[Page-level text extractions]
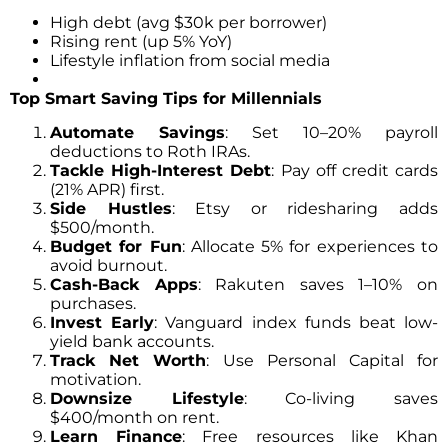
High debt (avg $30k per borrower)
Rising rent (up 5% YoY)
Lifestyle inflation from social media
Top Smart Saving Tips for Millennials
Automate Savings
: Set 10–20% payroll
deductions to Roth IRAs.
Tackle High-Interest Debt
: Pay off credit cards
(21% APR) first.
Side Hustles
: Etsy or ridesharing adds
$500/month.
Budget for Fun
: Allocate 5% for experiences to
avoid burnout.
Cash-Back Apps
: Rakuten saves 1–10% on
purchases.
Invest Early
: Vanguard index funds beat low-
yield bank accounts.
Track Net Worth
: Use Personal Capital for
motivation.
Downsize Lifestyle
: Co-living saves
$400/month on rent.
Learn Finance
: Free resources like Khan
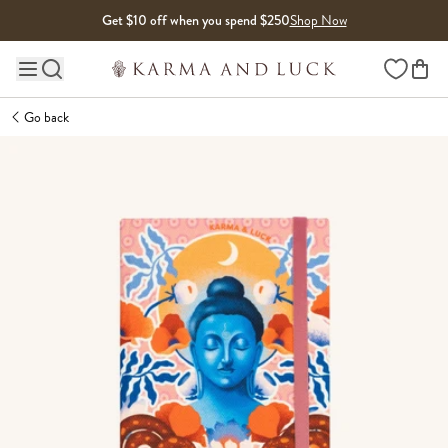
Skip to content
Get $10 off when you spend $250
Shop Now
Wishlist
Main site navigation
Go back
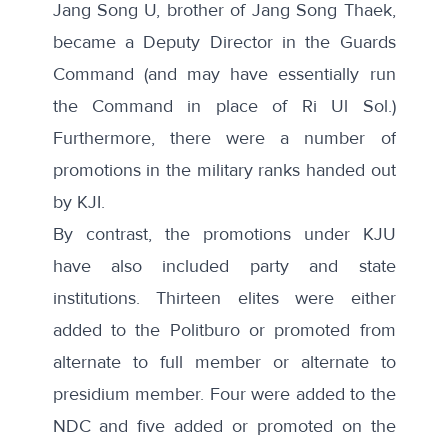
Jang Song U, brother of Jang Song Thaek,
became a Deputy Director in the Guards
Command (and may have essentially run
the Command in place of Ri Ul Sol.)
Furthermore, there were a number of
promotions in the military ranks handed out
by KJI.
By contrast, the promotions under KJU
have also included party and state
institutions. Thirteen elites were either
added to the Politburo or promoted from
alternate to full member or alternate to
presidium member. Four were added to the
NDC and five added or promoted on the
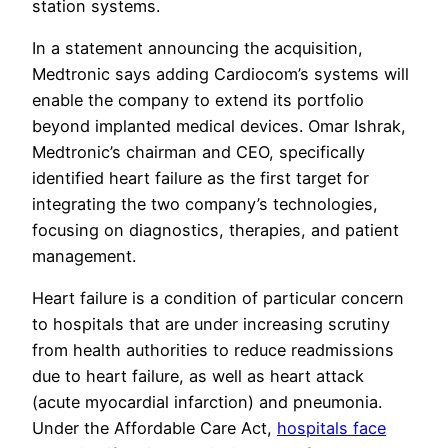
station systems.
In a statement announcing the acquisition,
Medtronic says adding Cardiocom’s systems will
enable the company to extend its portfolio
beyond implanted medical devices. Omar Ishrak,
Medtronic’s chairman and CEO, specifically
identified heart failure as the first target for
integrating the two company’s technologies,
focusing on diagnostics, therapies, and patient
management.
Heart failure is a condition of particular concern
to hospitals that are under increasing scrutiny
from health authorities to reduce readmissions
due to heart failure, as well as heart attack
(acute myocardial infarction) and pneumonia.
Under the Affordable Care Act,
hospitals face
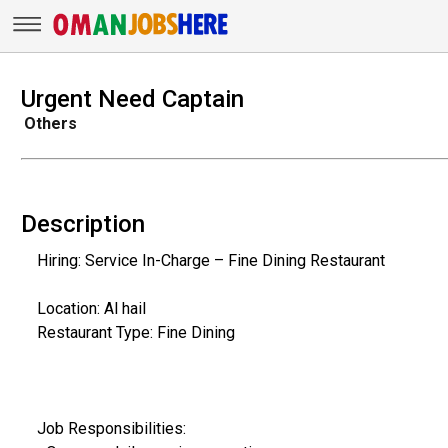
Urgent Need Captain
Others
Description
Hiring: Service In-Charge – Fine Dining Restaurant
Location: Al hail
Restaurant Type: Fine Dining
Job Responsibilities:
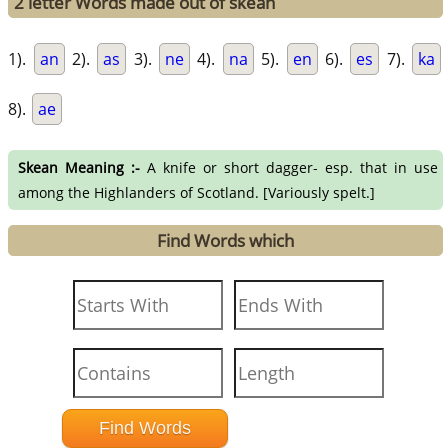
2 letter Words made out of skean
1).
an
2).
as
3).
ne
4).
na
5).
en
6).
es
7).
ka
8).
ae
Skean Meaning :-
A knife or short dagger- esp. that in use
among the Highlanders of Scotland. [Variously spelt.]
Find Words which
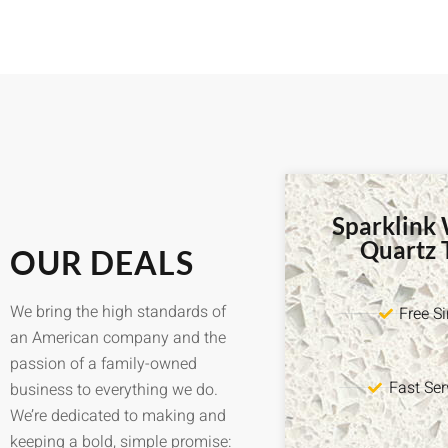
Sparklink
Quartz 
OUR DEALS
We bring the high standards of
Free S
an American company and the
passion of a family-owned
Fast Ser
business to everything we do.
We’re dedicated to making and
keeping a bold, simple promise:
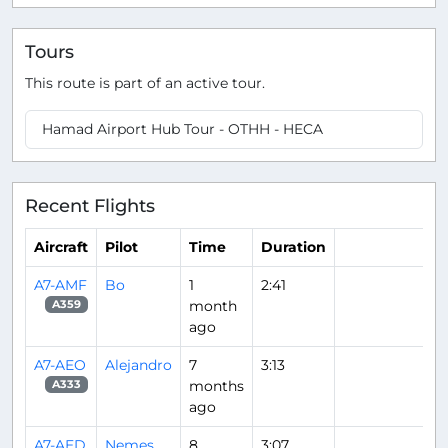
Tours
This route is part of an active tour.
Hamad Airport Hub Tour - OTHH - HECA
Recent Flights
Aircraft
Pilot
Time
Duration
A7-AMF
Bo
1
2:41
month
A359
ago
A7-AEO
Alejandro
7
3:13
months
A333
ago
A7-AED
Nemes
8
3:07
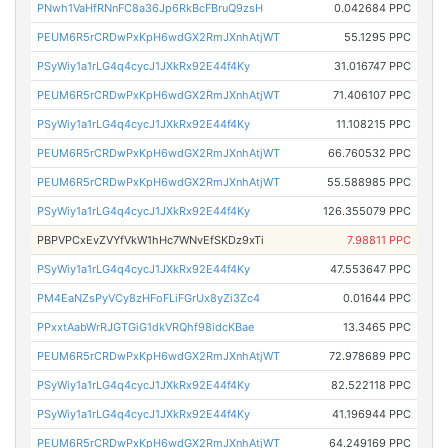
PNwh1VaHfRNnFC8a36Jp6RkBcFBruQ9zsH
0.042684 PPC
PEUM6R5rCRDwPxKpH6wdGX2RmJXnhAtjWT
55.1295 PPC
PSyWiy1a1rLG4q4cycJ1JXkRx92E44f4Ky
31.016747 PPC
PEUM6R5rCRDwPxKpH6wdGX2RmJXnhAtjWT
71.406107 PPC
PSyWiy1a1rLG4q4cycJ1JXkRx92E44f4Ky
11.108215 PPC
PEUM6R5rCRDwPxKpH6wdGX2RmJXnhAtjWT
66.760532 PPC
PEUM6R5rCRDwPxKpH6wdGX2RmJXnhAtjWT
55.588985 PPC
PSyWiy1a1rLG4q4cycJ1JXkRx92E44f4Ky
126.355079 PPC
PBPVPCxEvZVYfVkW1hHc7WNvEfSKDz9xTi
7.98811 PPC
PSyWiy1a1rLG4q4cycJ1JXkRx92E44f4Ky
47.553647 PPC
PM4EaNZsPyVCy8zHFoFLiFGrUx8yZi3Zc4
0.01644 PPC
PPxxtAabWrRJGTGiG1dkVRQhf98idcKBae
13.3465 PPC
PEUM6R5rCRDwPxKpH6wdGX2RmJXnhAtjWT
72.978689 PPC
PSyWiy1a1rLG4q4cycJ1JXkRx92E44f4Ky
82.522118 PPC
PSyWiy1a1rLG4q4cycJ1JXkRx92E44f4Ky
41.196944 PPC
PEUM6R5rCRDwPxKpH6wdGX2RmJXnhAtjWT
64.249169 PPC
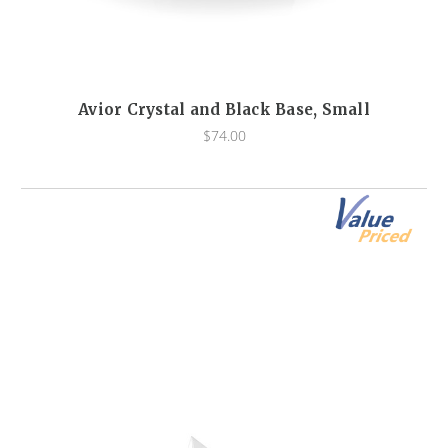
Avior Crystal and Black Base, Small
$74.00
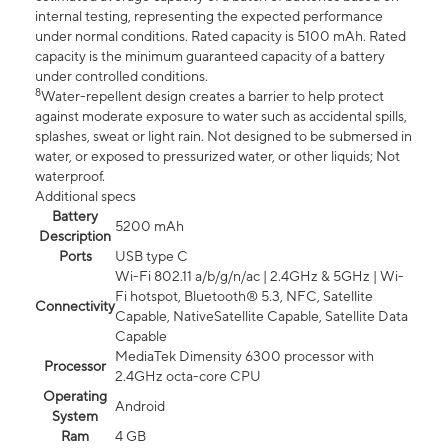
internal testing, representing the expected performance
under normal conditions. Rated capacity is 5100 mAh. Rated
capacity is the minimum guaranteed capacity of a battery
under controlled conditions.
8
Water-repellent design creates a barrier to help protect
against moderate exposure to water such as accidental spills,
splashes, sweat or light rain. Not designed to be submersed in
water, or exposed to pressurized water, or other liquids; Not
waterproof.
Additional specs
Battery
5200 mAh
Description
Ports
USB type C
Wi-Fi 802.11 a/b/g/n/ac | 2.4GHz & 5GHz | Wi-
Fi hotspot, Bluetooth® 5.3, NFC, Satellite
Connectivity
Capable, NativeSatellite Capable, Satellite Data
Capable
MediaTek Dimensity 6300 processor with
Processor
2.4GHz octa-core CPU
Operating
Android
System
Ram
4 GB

...

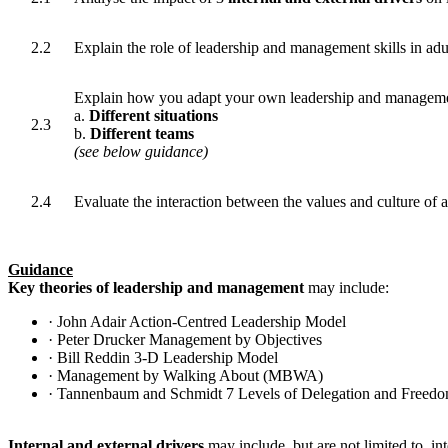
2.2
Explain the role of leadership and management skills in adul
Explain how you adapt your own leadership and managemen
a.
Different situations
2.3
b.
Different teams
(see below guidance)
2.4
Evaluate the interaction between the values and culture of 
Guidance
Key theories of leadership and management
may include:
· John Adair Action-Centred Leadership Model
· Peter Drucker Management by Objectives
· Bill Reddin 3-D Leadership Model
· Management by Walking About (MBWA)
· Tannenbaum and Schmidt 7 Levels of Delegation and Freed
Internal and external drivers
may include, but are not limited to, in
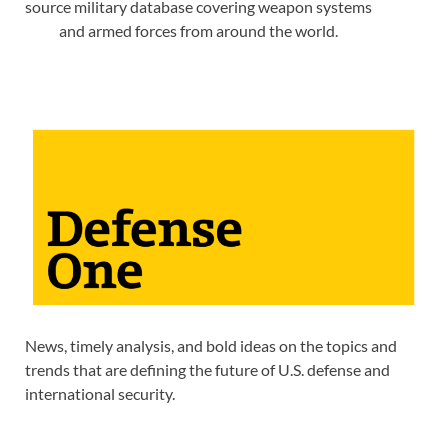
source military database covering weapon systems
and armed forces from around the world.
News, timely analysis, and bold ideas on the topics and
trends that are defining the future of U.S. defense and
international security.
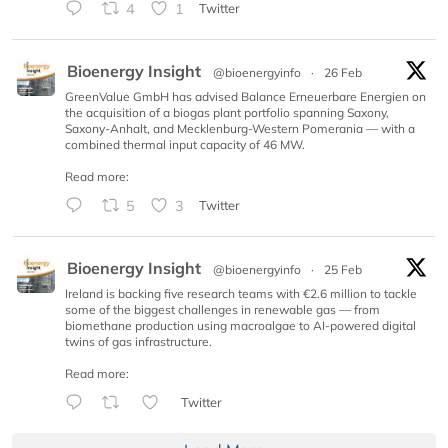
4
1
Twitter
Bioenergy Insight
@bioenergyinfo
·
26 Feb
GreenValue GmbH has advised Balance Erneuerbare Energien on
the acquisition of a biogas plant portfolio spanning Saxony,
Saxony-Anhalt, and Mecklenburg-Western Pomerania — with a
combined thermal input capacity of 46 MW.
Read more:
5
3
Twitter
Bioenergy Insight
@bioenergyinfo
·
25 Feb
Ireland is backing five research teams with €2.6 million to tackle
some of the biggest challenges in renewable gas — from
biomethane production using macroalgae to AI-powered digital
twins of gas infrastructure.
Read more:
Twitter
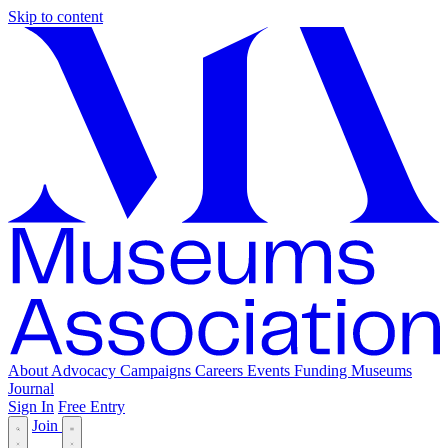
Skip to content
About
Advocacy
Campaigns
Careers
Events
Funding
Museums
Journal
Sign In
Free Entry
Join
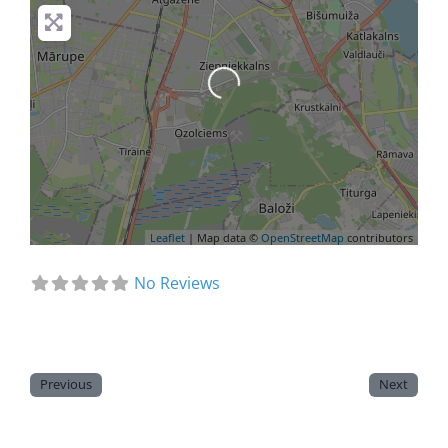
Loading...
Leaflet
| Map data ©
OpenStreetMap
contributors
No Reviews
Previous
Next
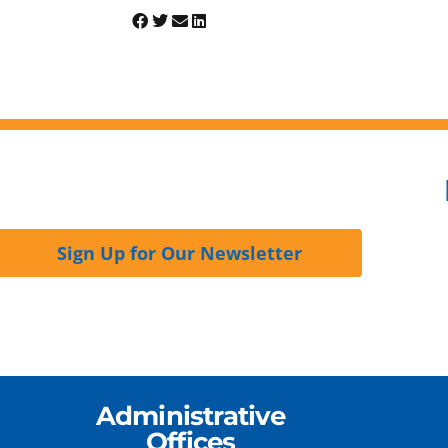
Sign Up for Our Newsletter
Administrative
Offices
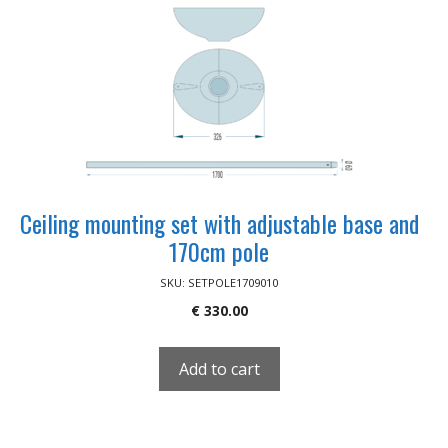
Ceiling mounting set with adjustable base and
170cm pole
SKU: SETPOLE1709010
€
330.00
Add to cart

...

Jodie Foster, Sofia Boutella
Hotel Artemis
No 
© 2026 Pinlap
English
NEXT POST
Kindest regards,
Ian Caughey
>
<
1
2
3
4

_Exercise objective:_
Only the lines above from the one with "High debt (avg $30k per borrower)" to the one with "became a Deputy Director in the Guards" should be printed, both included and exactly as written; no picture belongs in the copy.

_Exercise solution:_
High debt (avg $30k per borrower)
Rising rent (up 5% YoY)
Lifestyle inflation from social media
Top Smart Saving Tips for Millennials
Automate Savings
: Set 10–20% payroll
deductions to Roth IRAs.
Tackle High-Interest Debt
: Pay off credit cards
(21% APR) first.
Side Hustles
: Etsy or ridesharing adds
$500/month.
Budget for Fun
: Allocate 5% for experiences to
avoid burnout.
Cash-Back Apps
: Rakuten saves 1–10% on
purchases.
Invest Early
: Vanguard index funds beat low-
yield bank accounts.
Track Net Worth
: Use Personal Capital for
motivation.
Downsize Lifestyle
: Co-living saves
$400/month on rent.
Learn Finance
: Free resources like Khan
Skip to content
Get $10 off when you spend $250
Shop Now
Wishlist
Main site navigation
Go back
Jang Song U, brother of Jang Song Thaek,
became a Deputy Director in the Guards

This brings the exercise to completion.